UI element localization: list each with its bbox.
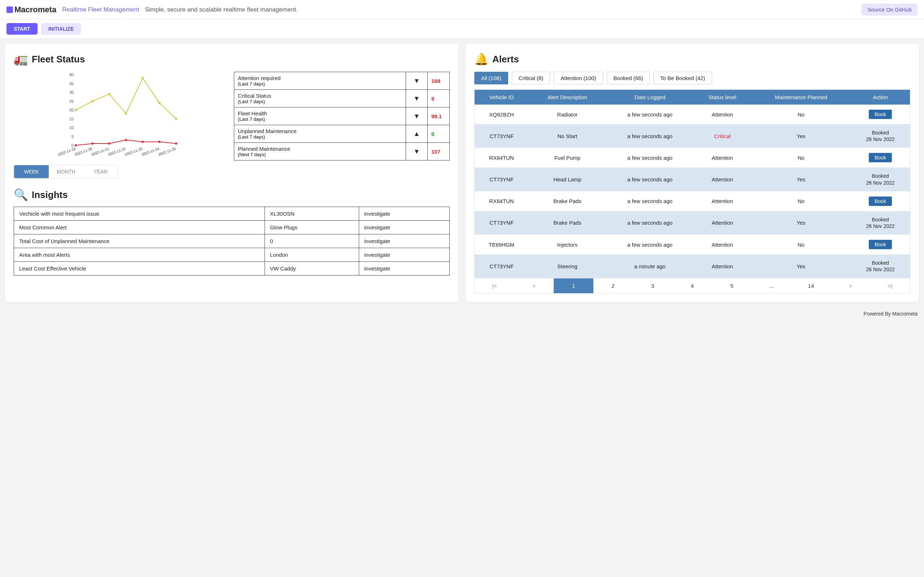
- range-tab-month[interactable]: MONTH: [49, 165, 83, 178]
- alert-planned: Yes: [751, 168, 851, 191]
- svg-point-26: [125, 139, 127, 141]
- insight-label: Most Common Alert: [14, 221, 265, 234]
- alert-action-cell: Book: [851, 191, 910, 211]
- alert-vehicle-id: CT73YNF: [475, 124, 529, 148]
- fleet-status-title-text: Fleet Status: [32, 54, 85, 65]
- page-nav-button[interactable]: |<: [475, 279, 514, 293]
- main: 🚛 Fleet Status 05101520253035402022-11-1…: [0, 39, 924, 307]
- svg-point-18: [108, 93, 110, 95]
- svg-point-21: [158, 102, 161, 104]
- fleet-stat-row: Fleet Health(Last 7 days)▼99.1: [234, 108, 449, 125]
- insight-label: Total Cost of Unplanned Maintenance: [14, 234, 265, 248]
- alert-tab[interactable]: Critical (8): [512, 72, 550, 84]
- page-nav-button[interactable]: >|: [870, 279, 910, 293]
- alerts-column-header: Alert Description: [528, 90, 606, 105]
- alert-tab[interactable]: Attention (100): [554, 72, 603, 84]
- stat-sublabel: (Next 7 days): [238, 152, 402, 157]
- svg-text:10: 10: [69, 126, 74, 130]
- svg-point-16: [75, 109, 77, 111]
- alert-date: a few seconds ago: [606, 211, 694, 234]
- alerts-column-header: Action: [851, 90, 910, 105]
- initialize-button[interactable]: INITIALIZE: [41, 23, 81, 35]
- page-number[interactable]: 1: [554, 279, 593, 293]
- toolbar: START INITIALIZE: [0, 19, 924, 39]
- insight-label: Vechicle with most frequent issue: [14, 207, 265, 221]
- alerts-panel: 🔔 Alerts All (108)Critical (8)Attention …: [465, 44, 919, 302]
- stat-label: Attention required(Last 7 days): [234, 72, 406, 89]
- stat-label-text: Planned Maintenance: [238, 146, 402, 152]
- alert-row: RX84TUNBrake Padsa few seconds agoAttent…: [475, 191, 910, 211]
- fleet-stat-row: Planned Maintenance(Next 7 days)▼107: [234, 143, 449, 160]
- stat-label-text: Unplanned Maintenance: [238, 128, 402, 134]
- range-tab-week[interactable]: WEEK: [14, 165, 49, 178]
- svg-text:20: 20: [69, 108, 74, 112]
- stat-value: 107: [428, 143, 449, 160]
- trend-down-icon: ▼: [406, 108, 428, 125]
- alert-action-cell: Book: [851, 148, 910, 168]
- insight-action[interactable]: investigate: [359, 262, 450, 276]
- alert-status: Attention: [693, 191, 751, 211]
- svg-text:5: 5: [71, 134, 74, 139]
- alerts-column-header: Vehicle ID: [475, 90, 529, 105]
- magnifier-icon: 🔍: [14, 188, 28, 201]
- range-tabs: WEEKMONTHYEAR: [14, 165, 118, 179]
- insight-action[interactable]: investigate: [359, 248, 450, 262]
- insight-value: 0: [265, 234, 359, 248]
- page-number[interactable]: 14: [791, 279, 831, 293]
- alert-action-cell: Booked26 Nov 2022: [851, 168, 910, 191]
- alert-date: a few seconds ago: [606, 124, 694, 148]
- book-button[interactable]: Book: [869, 153, 892, 162]
- footer: Powered By Macrometa: [0, 307, 924, 320]
- svg-point-27: [142, 141, 144, 143]
- alert-planned: Yes: [751, 211, 851, 234]
- trend-up-icon: ▲: [406, 125, 428, 142]
- svg-text:35: 35: [69, 82, 74, 86]
- insight-action[interactable]: investigate: [359, 221, 450, 234]
- svg-text:30: 30: [69, 90, 74, 95]
- start-button[interactable]: START: [6, 23, 37, 35]
- booked-label: Booked26 Nov 2022: [854, 129, 907, 142]
- svg-text:2022-11-22: 2022-11-22: [108, 147, 126, 156]
- alert-date: a few seconds ago: [606, 105, 694, 124]
- insight-action[interactable]: investigate: [359, 234, 450, 248]
- stat-label: Critical Status(Last 7 days): [234, 90, 406, 107]
- booked-label: Booked26 Nov 2022: [854, 173, 907, 186]
- alert-status: Attention: [693, 148, 751, 168]
- insight-action[interactable]: investigate: [359, 207, 450, 221]
- insight-row: Area with most AlertsLondoninvestigate: [14, 248, 450, 262]
- alert-row: TE89HGMInjectorsa few seconds agoAttenti…: [475, 235, 910, 255]
- alert-tab[interactable]: To Be Booked (42): [653, 72, 712, 84]
- page-number[interactable]: 4: [672, 279, 712, 293]
- alert-status: Critical: [693, 124, 751, 148]
- alert-description: Radiator: [528, 105, 606, 124]
- page-number[interactable]: 3: [633, 279, 673, 293]
- alert-row: XQ82BZHRadiatora few seconds agoAttentio…: [475, 105, 910, 124]
- source-github-button[interactable]: Source On GitHub: [861, 3, 918, 16]
- stat-label-text: Fleet Health: [238, 110, 402, 116]
- footer-text: Powered By Macrometa: [864, 311, 918, 317]
- alert-tab[interactable]: All (108): [474, 72, 508, 84]
- range-tab-year[interactable]: YEAR: [83, 165, 118, 178]
- app-subtitle: Simple, secure and scalable realtime fle…: [145, 6, 298, 13]
- book-button[interactable]: Book: [869, 240, 892, 249]
- book-button[interactable]: Book: [869, 197, 892, 206]
- svg-point-20: [142, 77, 144, 79]
- page-number[interactable]: ...: [751, 279, 791, 293]
- page-number[interactable]: 2: [593, 279, 633, 293]
- alert-action-cell: Book: [851, 235, 910, 255]
- alert-status: Attention: [693, 168, 751, 191]
- alert-vehicle-id: CT73YNF: [475, 255, 529, 278]
- alert-planned: No: [751, 148, 851, 168]
- alert-description: Head Lamp: [528, 168, 606, 191]
- svg-point-25: [108, 142, 110, 145]
- book-button[interactable]: Book: [869, 110, 892, 119]
- alerts-column-header: Maintenance Planned: [751, 90, 851, 105]
- booked-label: Booked26 Nov 2022: [854, 216, 907, 229]
- page-nav-button[interactable]: >: [831, 279, 871, 293]
- alert-row: CT73YNFSteeringa minute agoAttentionYesB…: [475, 255, 910, 278]
- alert-tab[interactable]: Booked (66): [607, 72, 650, 84]
- page-number[interactable]: 5: [712, 279, 752, 293]
- page-nav-button[interactable]: <: [514, 279, 554, 293]
- svg-text:25: 25: [69, 99, 74, 103]
- insight-row: Total Cost of Unplanned Maintenance0inve…: [14, 234, 450, 248]
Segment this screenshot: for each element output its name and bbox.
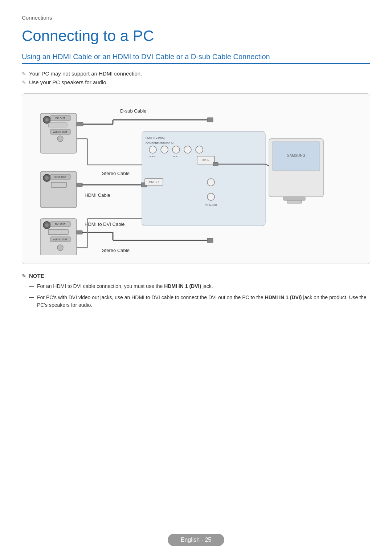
intro-bullets: ✎ Your PC may not support an HDMI connec… bbox=[22, 70, 370, 85]
bullet-item-2: ✎ Use your PC speakers for audio. bbox=[22, 79, 370, 85]
svg-point-62 bbox=[207, 179, 215, 186]
bullet-item-1: ✎ Your PC may not support an HDMI connec… bbox=[22, 70, 370, 77]
svg-text:HDMI OUT: HDMI OUT bbox=[54, 176, 67, 178]
svg-rect-72 bbox=[213, 162, 218, 166]
note-item-1: — For an HDMI to DVI cable connection, y… bbox=[29, 282, 370, 290]
svg-rect-25 bbox=[51, 182, 66, 187]
svg-point-63 bbox=[207, 193, 215, 200]
svg-point-3 bbox=[45, 118, 49, 122]
svg-text:D-sub Cable: D-sub Cable bbox=[120, 108, 146, 114]
svg-point-57 bbox=[196, 146, 203, 153]
note-icon: ✎ bbox=[22, 273, 26, 279]
note-list: — For an HDMI to DVI cable connection, y… bbox=[22, 282, 370, 309]
breadcrumb: Connections bbox=[22, 15, 370, 21]
note-label: NOTE bbox=[29, 273, 44, 279]
svg-text:Stereo Cable: Stereo Cable bbox=[102, 248, 130, 253]
note-section: ✎ NOTE — For an HDMI to DVI cable connec… bbox=[22, 273, 370, 309]
svg-text:AUDIO OUT: AUDIO OUT bbox=[53, 131, 68, 133]
svg-text:HDMI IN 2 (MHL): HDMI IN 2 (MHL) bbox=[146, 137, 165, 139]
svg-rect-11 bbox=[77, 122, 83, 126]
note-item-2: — For PC's with DVI video out jacks, use… bbox=[29, 294, 370, 309]
svg-point-22 bbox=[45, 176, 49, 180]
connection-diagram: PC OUT AUDIO OUT D-sub Cable bbox=[22, 93, 370, 264]
note-text-1: For an HDMI to DVI cable connection, you… bbox=[37, 282, 213, 290]
svg-text:COMPONENT/AV/PC IN: COMPONENT/AV/PC IN bbox=[146, 142, 173, 145]
bullet-icon-2: ✎ bbox=[22, 80, 26, 85]
svg-text:SAMSUNG: SAMSUNG bbox=[287, 154, 306, 158]
page-footer: English - 25 bbox=[0, 534, 392, 546]
svg-rect-35 bbox=[48, 229, 68, 235]
svg-point-38 bbox=[57, 245, 63, 251]
svg-rect-15 bbox=[207, 118, 213, 122]
svg-text:HDMI to DVI Cable: HDMI to DVI Cable bbox=[85, 221, 125, 227]
note-text-2: For PC's with DVI video out jacks, use a… bbox=[37, 294, 370, 309]
svg-rect-6 bbox=[48, 123, 67, 127]
svg-point-56 bbox=[184, 146, 191, 153]
svg-line-71 bbox=[265, 164, 269, 166]
svg-text:PC IN: PC IN bbox=[203, 159, 209, 162]
svg-point-54 bbox=[172, 146, 180, 153]
svg-text:PC OUT: PC OUT bbox=[56, 117, 65, 119]
note-dash-1: — bbox=[29, 282, 34, 290]
svg-rect-40 bbox=[77, 231, 82, 234]
svg-point-51 bbox=[149, 146, 156, 153]
page-number-badge: English - 25 bbox=[168, 534, 225, 546]
svg-text:HDMI Cable: HDMI Cable bbox=[85, 192, 110, 198]
svg-rect-44 bbox=[207, 238, 213, 243]
page-title: Connecting to a PC bbox=[22, 27, 370, 45]
svg-text:Stereo Cable: Stereo Cable bbox=[102, 171, 130, 176]
note-header: ✎ NOTE bbox=[22, 273, 370, 279]
svg-point-9 bbox=[57, 136, 63, 142]
svg-text:VIDEO: VIDEO bbox=[173, 155, 180, 158]
bullet-icon-1: ✎ bbox=[22, 71, 26, 77]
svg-rect-68 bbox=[283, 197, 305, 200]
diagram-svg: PC OUT AUDIO OUT D-sub Cable bbox=[29, 102, 363, 255]
section-title: Using an HDMI Cable or an HDMI to DVI Ca… bbox=[22, 53, 370, 64]
svg-point-32 bbox=[45, 223, 49, 227]
svg-point-53 bbox=[161, 146, 168, 153]
diagram-svg-area: PC OUT AUDIO OUT D-sub Cable bbox=[29, 102, 363, 255]
svg-text:HDMI IN 1: HDMI IN 1 bbox=[148, 181, 160, 183]
svg-rect-69 bbox=[287, 200, 302, 203]
svg-text:AUDIO: AUDIO bbox=[149, 155, 156, 158]
note-dash-2: — bbox=[29, 294, 34, 301]
svg-rect-27 bbox=[77, 183, 82, 187]
svg-text:PC AUDIO: PC AUDIO bbox=[205, 204, 217, 206]
svg-text:DVI OUT: DVI OUT bbox=[55, 223, 66, 225]
svg-text:AUDIO OUT: AUDIO OUT bbox=[53, 238, 68, 241]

■ ■ ■ ■ ■

Work out how many lines in the material above hold the string "seconds", and reply with the number only.

6